--- EXTRACTED RECORDS ---

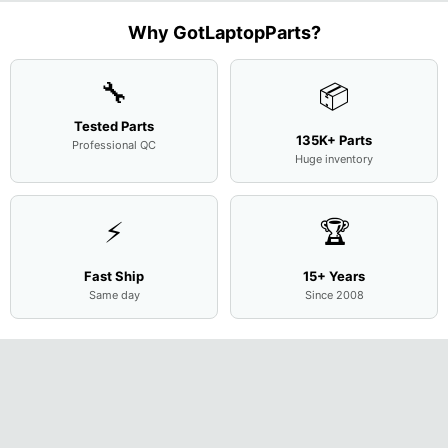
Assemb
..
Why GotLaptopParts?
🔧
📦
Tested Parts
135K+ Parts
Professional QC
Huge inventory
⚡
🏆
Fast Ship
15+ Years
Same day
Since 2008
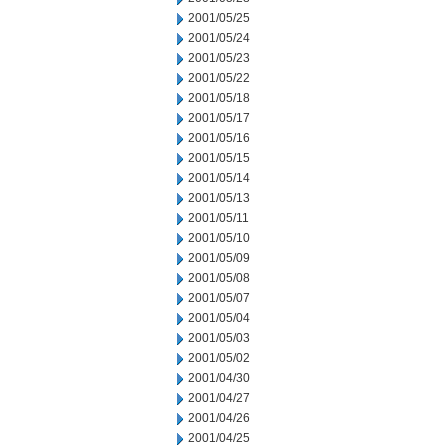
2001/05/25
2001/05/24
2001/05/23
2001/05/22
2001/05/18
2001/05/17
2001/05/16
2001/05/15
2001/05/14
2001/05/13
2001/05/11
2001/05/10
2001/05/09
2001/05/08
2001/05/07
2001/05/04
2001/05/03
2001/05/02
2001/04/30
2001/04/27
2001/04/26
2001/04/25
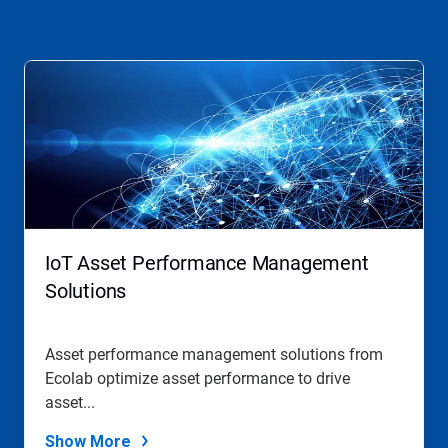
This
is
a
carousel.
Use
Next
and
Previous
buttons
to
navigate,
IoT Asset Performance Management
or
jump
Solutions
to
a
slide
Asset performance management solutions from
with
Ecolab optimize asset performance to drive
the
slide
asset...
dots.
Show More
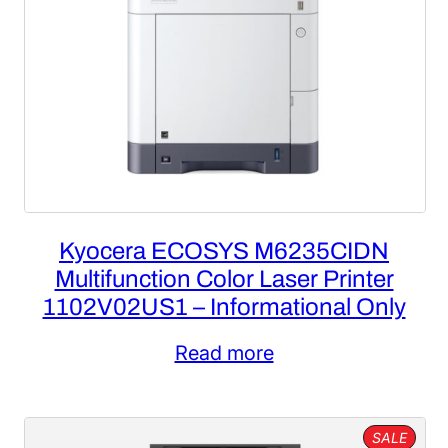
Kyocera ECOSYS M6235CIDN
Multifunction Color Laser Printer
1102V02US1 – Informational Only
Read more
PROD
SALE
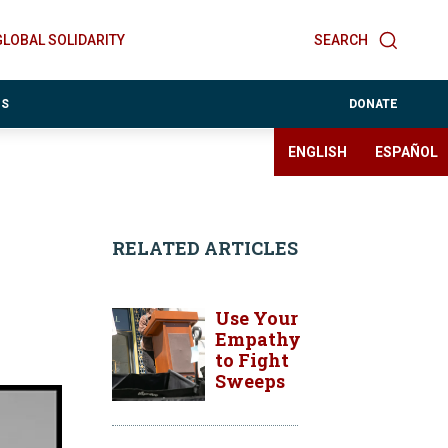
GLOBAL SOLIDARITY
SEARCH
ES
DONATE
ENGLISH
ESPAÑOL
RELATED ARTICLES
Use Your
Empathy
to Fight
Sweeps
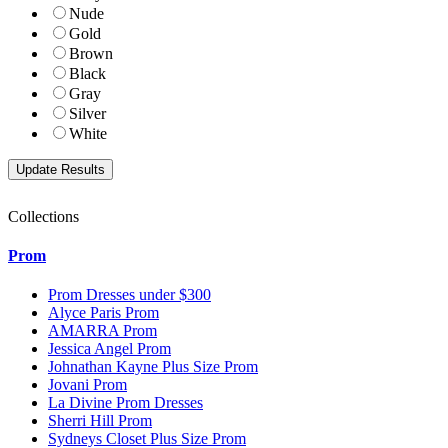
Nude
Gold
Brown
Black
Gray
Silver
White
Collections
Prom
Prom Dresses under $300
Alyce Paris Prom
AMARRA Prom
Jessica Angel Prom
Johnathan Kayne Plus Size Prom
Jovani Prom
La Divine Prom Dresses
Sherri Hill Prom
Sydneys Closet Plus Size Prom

---

## YOUR ASSIGNMENT
Every entry is to be transcribed exactly, but the pictures are to be left out.

## ANSWER FOR THE TASK
Assemb
..
Why GotLaptopParts?
🔧
📦
Tested Parts
135K+ Parts
Professional QC
Huge inventory
⚡
🏆
Fast Ship
15+ Years
Same day
Since 2008
2001/05/25
2001/05/24
2001/05/23
2001/05/22
2001/05/18
2001/05/17
2001/05/16
2001/05/15
2001/05/14
2001/05/13
2001/05/11
2001/05/10
2001/05/09
2001/05/08
2001/05/07
2001/05/04
2001/05/03
2001/05/02
2001/04/30
2001/04/27
2001/04/26
2001/04/25
This
is
a
carousel.
Use
Next
and
Previous
buttons
to
navigate,
IoT Asset Performance Management
or
jump
Solutions
to
a
slide
Asset performance management solutions from
with
Ecolab optimize asset performance to drive
the
slide
asset...
dots.
Show More
Kyocera ECOSYS M6235CIDN
Multifunction Color Laser Printer
1102V02US1 – Informational Only
Read more
PROD
SALE
GLOBAL SOLIDARITY
SEARCH
ES
DONATE
ENGLISH
ESPAÑOL
RELATED ARTICLES
Use Your
Empathy
to Fight
Sweeps
Nude
Gold
Brown
Black
Gray
Silver
White
Collections
Prom
Prom Dresses under $300
Alyce Paris Prom
AMARRA Prom
Jessica Angel Prom
Johnathan Kayne Plus Size Prom
Jovani Prom
La Divine Prom Dresses
Sherri Hill Prom
Sydneys Closet Plus Size Prom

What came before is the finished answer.